Among the lines of the records below, count those with the word "update". Reply with that number alone.
_ _ _ _ _ _ _
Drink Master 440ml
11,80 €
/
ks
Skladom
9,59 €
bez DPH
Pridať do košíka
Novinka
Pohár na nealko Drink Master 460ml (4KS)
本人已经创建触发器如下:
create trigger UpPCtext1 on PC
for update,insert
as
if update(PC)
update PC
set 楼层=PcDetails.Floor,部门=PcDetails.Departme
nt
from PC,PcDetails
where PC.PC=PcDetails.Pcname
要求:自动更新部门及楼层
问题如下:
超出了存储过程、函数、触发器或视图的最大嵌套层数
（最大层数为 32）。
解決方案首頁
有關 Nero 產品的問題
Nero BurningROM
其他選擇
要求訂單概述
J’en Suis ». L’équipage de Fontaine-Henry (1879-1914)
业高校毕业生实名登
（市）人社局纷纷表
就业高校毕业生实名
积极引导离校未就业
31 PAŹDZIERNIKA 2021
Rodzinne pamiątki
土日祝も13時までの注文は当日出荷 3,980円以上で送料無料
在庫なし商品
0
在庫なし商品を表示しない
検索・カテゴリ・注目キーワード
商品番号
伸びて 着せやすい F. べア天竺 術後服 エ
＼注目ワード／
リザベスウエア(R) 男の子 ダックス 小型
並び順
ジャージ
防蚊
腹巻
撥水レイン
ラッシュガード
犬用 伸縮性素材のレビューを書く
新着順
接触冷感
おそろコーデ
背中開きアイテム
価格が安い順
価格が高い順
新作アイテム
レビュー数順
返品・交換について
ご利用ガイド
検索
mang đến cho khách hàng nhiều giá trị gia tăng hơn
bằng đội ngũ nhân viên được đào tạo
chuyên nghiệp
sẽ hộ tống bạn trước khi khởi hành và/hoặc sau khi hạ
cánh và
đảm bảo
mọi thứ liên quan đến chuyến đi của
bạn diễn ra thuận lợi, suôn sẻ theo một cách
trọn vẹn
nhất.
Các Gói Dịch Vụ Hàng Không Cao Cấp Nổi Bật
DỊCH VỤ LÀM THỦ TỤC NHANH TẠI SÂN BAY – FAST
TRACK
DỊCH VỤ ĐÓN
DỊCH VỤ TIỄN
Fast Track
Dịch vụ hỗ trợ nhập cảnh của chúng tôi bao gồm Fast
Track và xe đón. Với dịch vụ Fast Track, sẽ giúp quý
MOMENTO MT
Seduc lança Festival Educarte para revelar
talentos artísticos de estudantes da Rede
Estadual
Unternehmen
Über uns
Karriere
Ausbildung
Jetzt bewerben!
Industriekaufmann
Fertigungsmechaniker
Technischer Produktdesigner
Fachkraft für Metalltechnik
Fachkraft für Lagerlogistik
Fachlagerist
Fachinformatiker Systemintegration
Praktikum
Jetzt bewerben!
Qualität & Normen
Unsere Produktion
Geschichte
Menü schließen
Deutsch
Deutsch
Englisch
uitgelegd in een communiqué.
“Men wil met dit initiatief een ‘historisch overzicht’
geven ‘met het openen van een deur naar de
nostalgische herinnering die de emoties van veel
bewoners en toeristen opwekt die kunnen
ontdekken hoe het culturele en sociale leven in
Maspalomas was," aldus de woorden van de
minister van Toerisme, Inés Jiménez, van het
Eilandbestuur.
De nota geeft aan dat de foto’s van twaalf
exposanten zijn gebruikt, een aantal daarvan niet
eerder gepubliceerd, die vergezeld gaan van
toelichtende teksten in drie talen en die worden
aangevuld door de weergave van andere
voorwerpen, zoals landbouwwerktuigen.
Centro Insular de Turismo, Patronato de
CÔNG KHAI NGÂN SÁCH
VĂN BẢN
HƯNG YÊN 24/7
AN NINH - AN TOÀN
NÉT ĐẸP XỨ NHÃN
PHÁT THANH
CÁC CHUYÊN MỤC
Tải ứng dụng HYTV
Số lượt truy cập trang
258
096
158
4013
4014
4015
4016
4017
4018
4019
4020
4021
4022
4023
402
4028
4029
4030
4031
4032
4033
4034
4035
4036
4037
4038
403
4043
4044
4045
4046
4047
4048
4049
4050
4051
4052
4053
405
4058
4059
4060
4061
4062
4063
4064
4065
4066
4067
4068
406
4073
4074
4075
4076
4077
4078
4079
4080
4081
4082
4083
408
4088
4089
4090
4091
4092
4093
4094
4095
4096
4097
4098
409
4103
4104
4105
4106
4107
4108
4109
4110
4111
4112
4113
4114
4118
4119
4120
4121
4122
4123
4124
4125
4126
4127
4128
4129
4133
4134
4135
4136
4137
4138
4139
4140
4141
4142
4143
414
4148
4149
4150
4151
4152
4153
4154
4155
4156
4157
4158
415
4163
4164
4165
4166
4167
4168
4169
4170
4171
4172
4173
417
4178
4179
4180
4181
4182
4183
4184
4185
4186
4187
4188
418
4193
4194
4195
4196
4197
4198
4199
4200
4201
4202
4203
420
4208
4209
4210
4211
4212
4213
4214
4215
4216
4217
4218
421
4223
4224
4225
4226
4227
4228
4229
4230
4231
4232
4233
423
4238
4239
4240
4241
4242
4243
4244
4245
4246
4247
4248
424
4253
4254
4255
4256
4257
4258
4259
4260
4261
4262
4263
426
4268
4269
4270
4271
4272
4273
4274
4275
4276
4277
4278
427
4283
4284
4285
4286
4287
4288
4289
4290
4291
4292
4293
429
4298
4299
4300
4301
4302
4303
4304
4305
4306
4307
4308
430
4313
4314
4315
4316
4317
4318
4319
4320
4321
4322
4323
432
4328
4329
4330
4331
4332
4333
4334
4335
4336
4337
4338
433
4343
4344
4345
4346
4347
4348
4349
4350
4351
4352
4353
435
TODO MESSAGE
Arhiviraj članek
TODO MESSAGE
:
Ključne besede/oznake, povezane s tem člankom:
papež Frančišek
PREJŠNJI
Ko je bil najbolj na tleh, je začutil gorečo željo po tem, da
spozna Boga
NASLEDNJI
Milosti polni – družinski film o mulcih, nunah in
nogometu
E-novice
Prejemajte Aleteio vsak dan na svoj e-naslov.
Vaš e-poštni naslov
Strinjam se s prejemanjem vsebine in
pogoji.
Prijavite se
_ _ _ _ _ _ _
• _Result of this task_
3